ASSIGNMENT: The pictures do not go in the copy. Reproduce the rest of the entries exactly.

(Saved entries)
· · ·
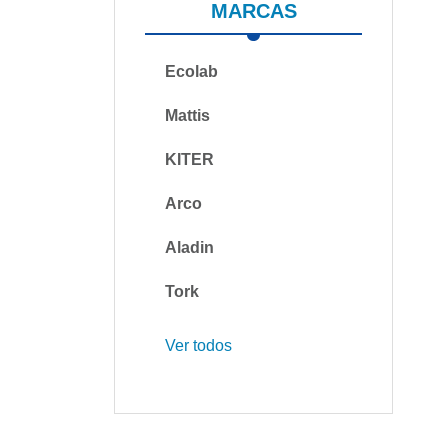
MARCAS
Ecolab
Mattis
KITER
Arco
Aladin
Tork
Ver todos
· · ·
THE ANSWER:
MARCAS
Ecolab
Mattis
KITER
Arco
Aladin
Tork
Ver todos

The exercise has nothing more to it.